Lirik lagu ciptaan Andang CY di atas salah satu dari puluhan lagu yang populer pada tahun 70-an. Lagu-lagu Banyuwangi (Banyuwangen) mengalami kepopuleran setelah ada usaha kasetisasi pada waktu itu. Seiring dengan perkembangan teknologi rekaman yang mudah dijangkau sekarang ini, lagu-lagu Banyuwangi dan kesenian Banyuwangi pada umumnya justru mendapatkan lahan yang subur untuk berkembang. Kesenian-kesenian tradisi yang awalnya berbasis ritus sosial itu ketika bersentuhan dengan entitas lainnya seperti modal dan negara justru menunjukkan vitalitasnya sebagai seni komunal yang sangat dekat dengan masyarakat. Sekarang ini di bedak-bedak penjual CD di sepanjang jalan di Banyuwangi, sangat didominasi produk lokal utamanya lagu-lagu Banyuwangi dengan berbagai aransmen dan jenis musik. Puluhan album keluar dalam setiap bulan dan selalu diburu pembeli. Lagu-lagu Banyuwangi menjadi menu utama hiburan dalam berbagai kesempatan. Semua radio di Banyuwangi bahkan juga di seluruh Jawa Timur dan sebagian Bali memiliki mata acara lagu–lagu Banyuwangi. Pengamen di bis dan lampu merah tak ketinggalan juga menyanyikan lagu lokal. Kasus Banyuwangi ini menepis kehawatiran dan anggapan banyak pihak bahwa biasanya kesenian lokal ketika berhadapan dengan modernitas akan mengalami marginalitas, dan ditinggalkan pendukungnya.
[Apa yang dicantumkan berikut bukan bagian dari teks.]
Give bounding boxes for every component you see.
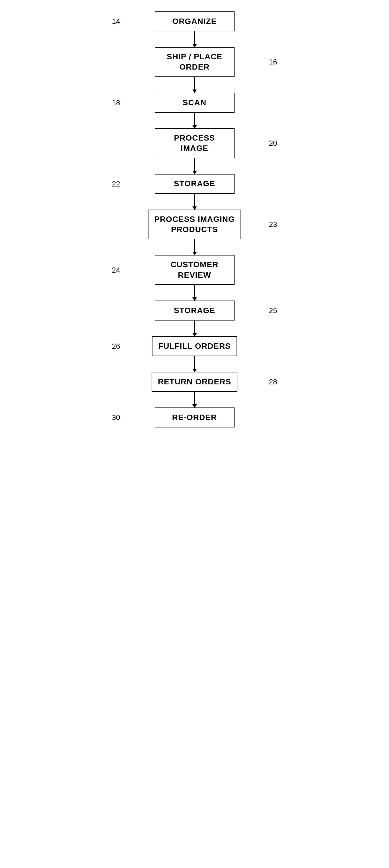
label-30: 30 [112, 413, 120, 422]
connector-9 [194, 356, 195, 372]
diagram-container: 14 ORGANIZE SHIP / PLACEORDER 16 18 SCAN… [95, 11, 294, 428]
connector-2 [194, 77, 195, 93]
label-22: 22 [112, 179, 120, 188]
connector-4 [194, 158, 195, 174]
connector-8 [194, 320, 195, 336]
step-row-ship: SHIP / PLACEORDER 16 [95, 47, 294, 77]
box-storage2-text: STORAGE [174, 305, 215, 316]
step-row-fulfill: 26 FULFILL ORDERS [95, 336, 294, 356]
box-customer-review-text: CUSTOMERREVIEW [171, 259, 219, 280]
box-storage2: STORAGE [155, 301, 234, 320]
box-storage1-text: STORAGE [174, 179, 215, 189]
box-customer-review: CUSTOMERREVIEW [155, 255, 234, 285]
label-24: 24 [112, 266, 120, 274]
box-fulfill-text: FULFILL ORDERS [158, 341, 231, 351]
label-26: 26 [112, 342, 120, 351]
box-process-imaging-text: PROCESS IMAGINGPRODUCTS [154, 214, 235, 235]
label-16: 16 [269, 58, 277, 66]
connector-6 [194, 239, 195, 255]
label-18: 18 [112, 98, 120, 107]
step-row-process-imaging: PROCESS IMAGINGPRODUCTS 23 [95, 210, 294, 240]
label-25: 25 [269, 306, 277, 315]
label-20: 20 [269, 139, 277, 148]
box-storage1: STORAGE [155, 174, 234, 194]
box-ship-text: SHIP / PLACEORDER [167, 52, 222, 72]
step-row-process-image: PROCESSIMAGE 20 [95, 128, 294, 158]
box-organize: ORGANIZE [155, 11, 234, 31]
step-row-customer-review: 24 CUSTOMERREVIEW [95, 255, 294, 285]
box-scan: SCAN [155, 93, 234, 113]
box-reorder: RE-ORDER [155, 407, 234, 428]
step-row-reorder: 30 RE-ORDER [95, 407, 294, 428]
label-14: 14 [112, 17, 120, 26]
box-return-text: RETURN ORDERS [158, 377, 231, 387]
box-reorder-text: RE-ORDER [172, 412, 217, 423]
connector-1 [194, 31, 195, 47]
box-scan-text: SCAN [183, 97, 206, 108]
step-row-storage2: STORAGE 25 [95, 301, 294, 320]
step-row-return: RETURN ORDERS 28 [95, 372, 294, 392]
connector-10 [194, 392, 195, 407]
label-28: 28 [269, 377, 277, 386]
box-organize-text: ORGANIZE [172, 16, 217, 27]
connector-3 [194, 113, 195, 128]
step-row-scan: 18 SCAN [95, 93, 294, 113]
box-process-imaging: PROCESS IMAGINGPRODUCTS [148, 210, 241, 240]
label-23: 23 [269, 220, 277, 229]
connector-5 [194, 194, 195, 210]
box-process-image: PROCESSIMAGE [155, 128, 234, 158]
step-row-storage1: 22 STORAGE [95, 174, 294, 194]
box-ship: SHIP / PLACEORDER [155, 47, 234, 77]
box-return: RETURN ORDERS [152, 372, 237, 392]
box-process-image-text: PROCESSIMAGE [174, 133, 215, 154]
step-row-organize: 14 ORGANIZE [95, 11, 294, 31]
box-fulfill: FULFILL ORDERS [152, 336, 237, 356]
connector-7 [194, 285, 195, 301]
Industri rekaman di Banyuwangi berawal dari upaya pemerintah daerah menemukan kembali kekhasan daerah sebagai identitas. Adalah Hasan Ali pegawai kesra Pemda Banyuwangi kala itu dengan didukung oleh bupati Joko Supaat Slamet berinisiatif merekam lagu-lagu berbahasa Using dalam rangka menggairahkan kesenian dan budaya lokal. Lagu-lagu Using sendiri sebelumnya telah tertempa dan mengalami kegairahannya sendiri seiring dengan digunakannya lagu Using dalam ranah politik, terutama oleh Lekra (PKI) dan LKN (PNI).
Dengan peralatan yang sederhana bertempat di belakang pendopo kabupaten, rekaman dilaksanakan pada malam hari untuk menghindari suara bising di bawah rindang pohon mangga. Tidak jarang rekaman harus dilakukan berulang-ulang dalam beberapa malam karena belum ada teknik dubbing. Bahkan rekaman harus dilakukan ulang, karena salah satu alat musik kejatuhan buah mangga dan mengganggu konsep bunyi yang diharapkan.
Pilihan jenis musiknya pada waktu itu adalah gabungan angklung dan gandrung. Dipilihnya jenis musik ini menurut Hasan Ali untuk mengeliminir protes masyarakat yang masih pobia terhadap musik-musik Lekra. Karena angklung sangat identik dengan Lekra, maka angklung dicampur dengan warna musik gandrung yang lebih diterima umum. Sedangkan lagu dan syairnya kebanyakan karya Andang CY, Basir Nurdian, Mahfud, Indro Wilis dan lain-lain yang kesemuanya adalah seniman kiri. Pilihan ini wajar karena pencipta dan pengarang pada waktu itu umumnya adalah para seniman kiri.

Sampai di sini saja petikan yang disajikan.